Het Derde Rijk, schepping van Adolf Hitler en zijn paladijnen, die, ongelukkigerwijs toch steeds iets minder sympathiek aandoen dan de groote man-zelf, heeft te Neurenberg, de middeleeuwsche poëtische stad van Hans Sachs en zijn meesterzangers, ten aanschouwe van uitgenoodigde diplomaten en van honderd-duizenden opgetogenen, weer een zijner groote dagen beleefd. Juist in deze stad, waarin de heengegane tijd zich vereenzelvigt met het pas geboren Duitsche ‘Derde Rijk’. Ook Hitlers Duitschland sluit zich bij den wereldstrijd tusschen ‘Fascisme’ en ‘Communisme’ aan ‘und wie’: reden waarom overal, zelfs in de nog steeds machtige Londensche ‘Times’, het bericht de publieke opinie om het hart sloeg, dat het er over dacht om bij de ambassades en gezantschappen ‘cultuur-attaché's’ te benoemen met alle rechten, welke die officieele vertegenwoordigingen overal plegen te
| |
| |
bezitten. Dit enkel om de ‘Auslanddeutsche’ - de Duitsche broeders levende in de roode verwildering, wáar ook ter wereld - te steunen, vast te houden als Duitschers, om het ‘Vaterland’ mee te helpen verdedigen in tijd van oorlog. Maar men heeft in Hitlers omgeving ingezien, dat een dergelijke maatregel volstrekt onnoodig is. Zooals eertijds het ‘Civis romanus sum’ de trots was van iedereen, waar ook, en later, althans ter zee, voor hen het voornaamste ter wereld, ‘Gods Engelschen’ iets dergelijks dachten, zoo niet uitriepen, zoo blijven tegenwoordig Duitschers, Duitsche aanhangers van het Derde Rijk, zelfs als en waar zij in den vreemde het burgerrecht hebben verkregen, hetwelk hen eigenlijk van Duitschland behoorde te vervreemden. Wij weten daarover mee te spreken, óok over de hun aangeboren Duitsche aanmatiging. Een dergelijke trouw is niettemin achtenswaardig. Hij behoeft waarlijk niet van hoogerhand te worden gesteund. Dit schijnt men in Hitlers omgeving te hebben ingezien, en er wordt niet meer over ‘cultuur-attaché's’ gesproken. Maar ‘der Führer’ verheerlijkte zijn schepping zooals verwacht kon worden, waarin echter, erkende hij, het Duitsche volk slecht wordt gevoed. Hoe komt dit? Natuurlijk omdat het Derde Rijk geen koloniën meer heeft.
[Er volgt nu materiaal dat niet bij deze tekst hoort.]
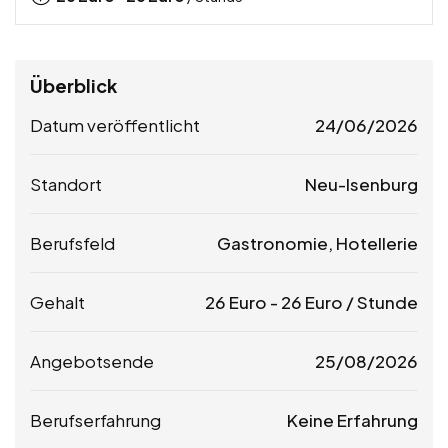
Überblick
Datum veröffentlicht
24/06/2026
Standort
Neu-Isenburg
Berufsfeld
Gastronomie, Hotellerie
Gehalt
26
Euro
-
26
Euro
/ Stunde
Angebotsende
25/08/2026
Berufserfahrung
Keine Erfahrung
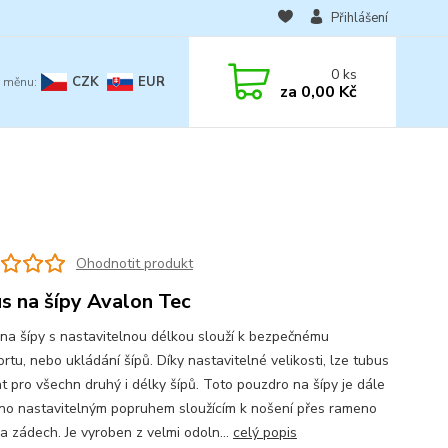
Přihlášení
0
ks
CZK
EUR
za
0,00 Kč
Ohodnotit produkt
s na šípy Avalon Tec
na šípy s nastavitelnou délkou slouží k bezpečnému
rtu, nebo ukládání šípů. Díky nastavitelné velikosti, lze tubus
at pro všechn druhý i délky šípů. Toto pouzdro na šípy je dále
no nastavitelným popruhem sloužícím k nošení přes rameno
a zádech. Je vyroben z velmi odoln...
celý popis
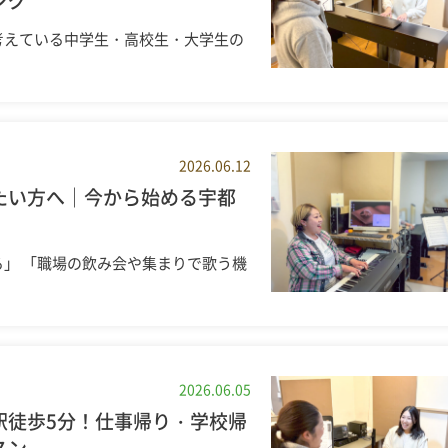
考えている中学生・高校生・大学生の
2026.06.12
たい方へ｜今から始める宇都
」 「職場の飲み会や集まりで歌う機
2026.06.05
駅徒歩5分！仕事帰り・学校帰
スン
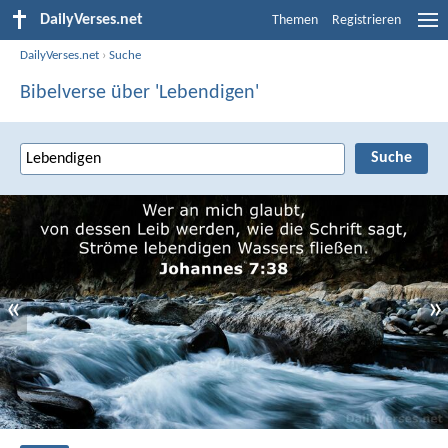
DailyVerses.net
Themen
Registrieren
DailyVerses.net
›
Suche
Bibelverse über 'Lebendigen'
«
»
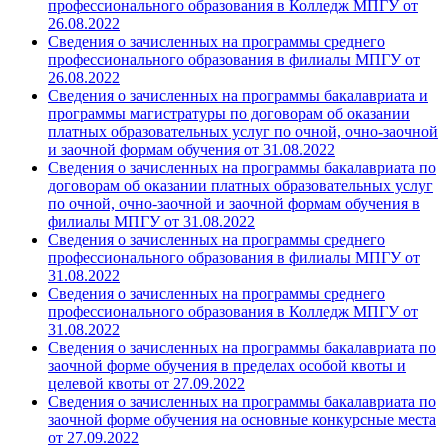
профессионального образования в Колледж МПГУ от
26.08.2022
Сведения о зачисленных на программы среднего
профессионального образования в филиалы МПГУ от
26.08.2022
Сведения о зачисленных на программы бакалавриата и
программы магистратуры по договорам об оказании
платных образовательных услуг по очной, очно-заочной
и заочной формам обучения от 31.08.2022
Сведения о зачисленных на программы бакалавриата по
договорам об оказании платных образовательных услуг
по очной, очно-заочной и заочной формам обучения в
филиалы МПГУ от 31.08.2022
Сведения о зачисленных на программы среднего
профессионального образования в филиалы МПГУ от
31.08.2022
Сведения о зачисленных на программы среднего
профессионального образования в Колледж МПГУ от
31.08.2022
Сведения о зачисленных на программы бакалавриата по
заочной форме обучения в пределах особой квоты и
целевой квоты от 27.09.2022
Сведения о зачисленных на программы бакалавриата по
заочной форме обучения на основные конкурсные места
от 27.09.2022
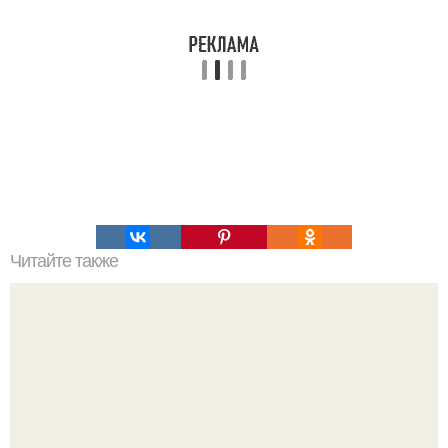
Читайте также
Горячая закуска из лаваша.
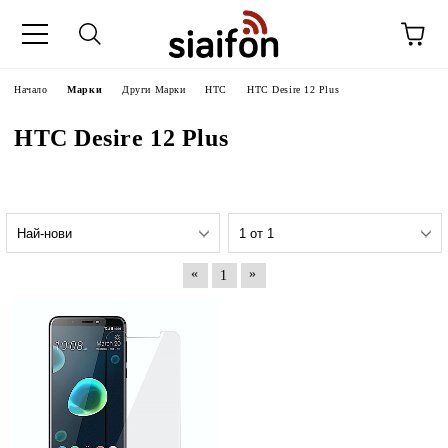
Начало
Марки
Други Марки
HTC
HTC Desire 12 Plus
HTC Desire 12 Plus
«
»
1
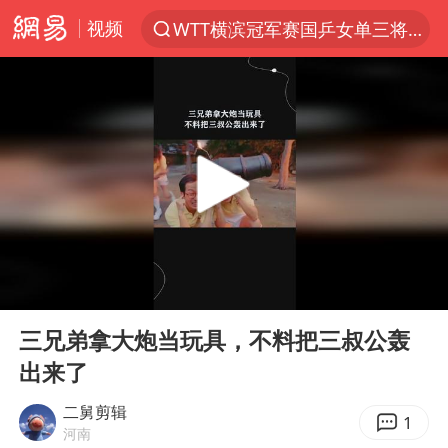
视频
WTT横滨冠军赛国乒女单三将晋级四强
光影经济撬动暑期消费新蓝海
白海豚将正面袭击贯穿浙江
杭州全市有序停课
黄金牛市回来了吗
酒店花洒现排泄物住客索赔遭拒
情侣在平潭拍日出时坠崖致一死一伤
00:00
00:19
新疆优化调整景区内自驾服务费
Play
Ent
full
购飞机票7分钟后退票被扣2022元
三兄弟拿大炮当玩具，不料把三叔公轰
出来了
郑丽文：台湾从来没有“独立”过
检测列车撞人致11死2伤 涉事单位被罚
二舅剪辑
1
河南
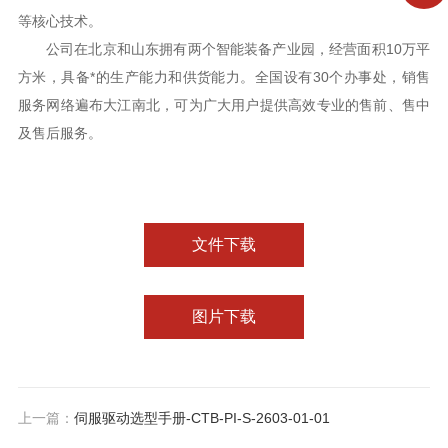
等核心技术。
公司在北京和山东拥有两个智能装备产业园，经营面积10万平
方米，具备*的生产能力和供货能力。全国设有30个办事处，销售
服务网络遍布大江南北，可为广大用户提供高效专业的售前、售中
及售后服务。
文件下载
图片下载
上一篇：
伺服驱动选型手册-CTB-PI-S-2603-01-01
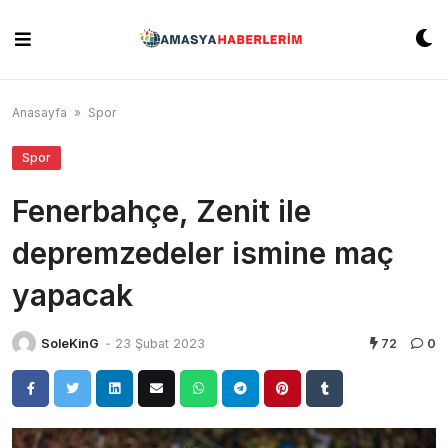
Skip
to
content
Anasayfa
»
Spor
Spor
Fenerbahçe, Zenit ile
depremzedeler ismine maç
yapacak
SoleKinG
-
23 Şubat 2023
72
0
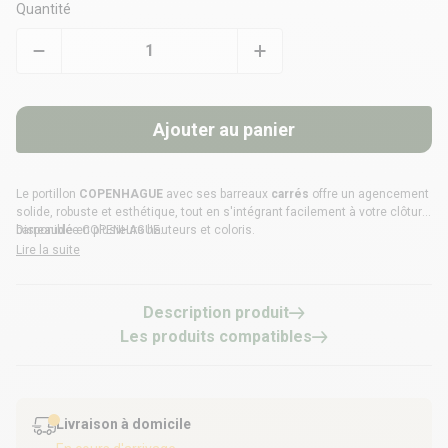
Quantité
Ajouter au panier
Le portillon
COPENHAGUE
avec ses barreaux
carrés
offre un agencement
solide, robuste et esthétique, tout en s'intégrant facilement à votre
clôture
barreaudée COPENHAGUE
Disponible en plusieurs hauteurs et coloris.
.
Lire la suite
Description produit
Les produits compatibles
Livraison à domicile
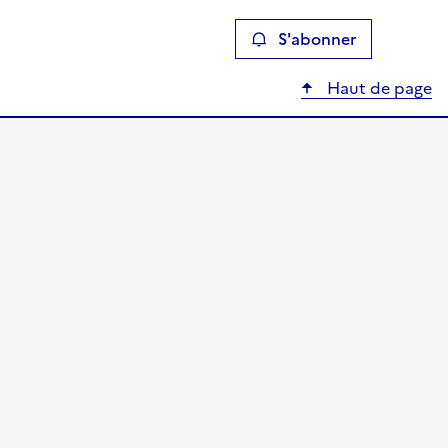
S'abonner
Haut de page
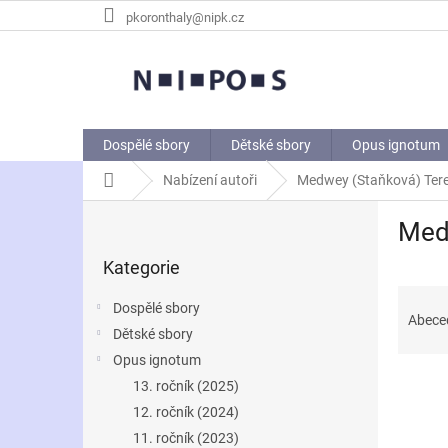
Přejít
pkoronthaly@nipk.cz
na
obsah
Dospělé sbory
Dětské sbory
Opus ignotum
Domů
Nabízení autoři
Medwey (Staňková) Ter
P
Med
o
Přeskočit
s
Kategorie
kategorie
t
Ř
r
Dospělé sbory
a
a
Abece
Dětské sbory
z
n
e
Opus ignotum
n
V
n
í
13. ročník (2025)
ý
í
p
12. ročník (2024)
p
p
a
11. ročník (2023)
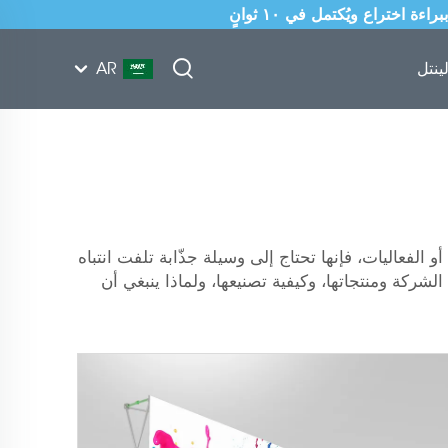
ينتل
AR
 لعرض منتجاتها. وعند مشاركة شركات مثل Lintel في المعارض التجارية أو الفعاليات، فإنها تحتاج إلى وسيلة جذّابة تلفت انتباه
الشركة ومنتجاتها، وكيفية تصنيعها، ولماذا ينبغي أن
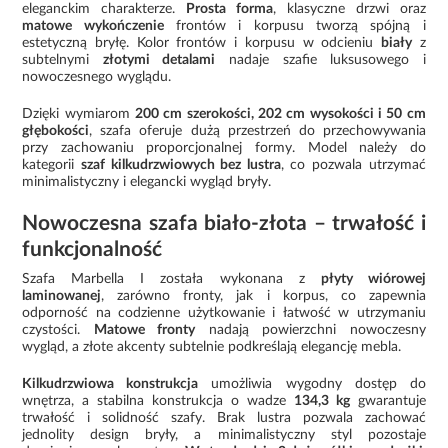
eleganckim charakterze.
Prosta forma
, klasyczne drzwi oraz
matowe wykończenie
frontów i korpusu tworzą spójną i
estetyczną bryłę. Kolor frontów i korpusu w odcieniu
biały
z
subtelnymi
złotymi detalami
nadaje szafie luksusowego i
nowoczesnego wyglądu.
Dzięki wymiarom
200 cm szerokości, 202 cm wysokości i 50 cm
głębokości
, szafa oferuje dużą przestrzeń do przechowywania
przy zachowaniu proporcjonalnej formy. Model należy do
kategorii
szaf kilkudrzwiowych bez lustra
, co pozwala utrzymać
minimalistyczny i elegancki wygląd bryły.
Nowoczesna szafa biało-złota – trwałość i
funkcjonalność
Szafa Marbella I została wykonana z
płyty wiórowej
laminowanej
, zarówno fronty, jak i korpus, co zapewnia
odporność na codzienne użytkowanie i łatwość w utrzymaniu
czystości.
Matowe fronty
nadają powierzchni nowoczesny
wygląd, a złote akcenty subtelnie podkreślają elegancję mebla.
Kilkudrzwiowa konstrukcja
umożliwia wygodny dostęp do
wnętrza, a stabilna konstrukcja o wadze
134,3 kg
gwarantuje
trwałość i solidność szafy. Brak lustra pozwala zachować
jednolity design bryły, a minimalistyczny styl pozostaje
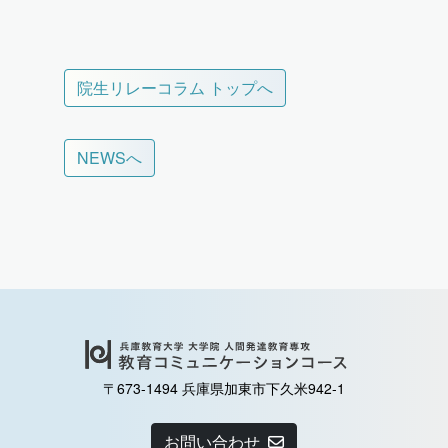
院生リレーコラム トップへ
NEWSへ
〒673-1494 兵庫県加東市下久米942-1
お問い合わせ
Daarover sprak hij zich vrijelijk uit in een bijeenkomst van uitgenoodigde journalisten, en het is belangrijk zijn woorden en denkbeelden omtrent Duitschlands verhouding tot de overige natiën eenigermate hier weder te geven.
‘Wij willen niemand’, zeide hij, ‘iets afnemen. Onze rassenleer moest alle ongerustheid wegnemen. Zonder twijfel is Duitschland niet meer een leege ruimte in het midden van Europa, zooals het veertien jaar lang geweest is. Door volledig de rechtsgelijkheid te verwezenlijken, hebben wij deze leegte gevuld en daarmede een element van onveiligheid in Europa doen verdwijnen. (sic!) Wij kunnen ons nu wijden aan de taken, die op ons rusten, o.m. voorzien in de moeilijkheden van de voedselvoorziening. Dit probleem zal overigens slechts bevredigend kunnen worden opgelost, wanneer wij koloniën zullen hebben. De koloniale kwestie zal worden opgelost zooals de andere kwesties en zoolang zij dat niet zal zijn, is er geen werkelijke kalmeering in Europa. Het is geen zaak van oorlog of vrede, maar van redelijkheid en ik ben er van overtuigd, ‘dat de rede het zal winnen.’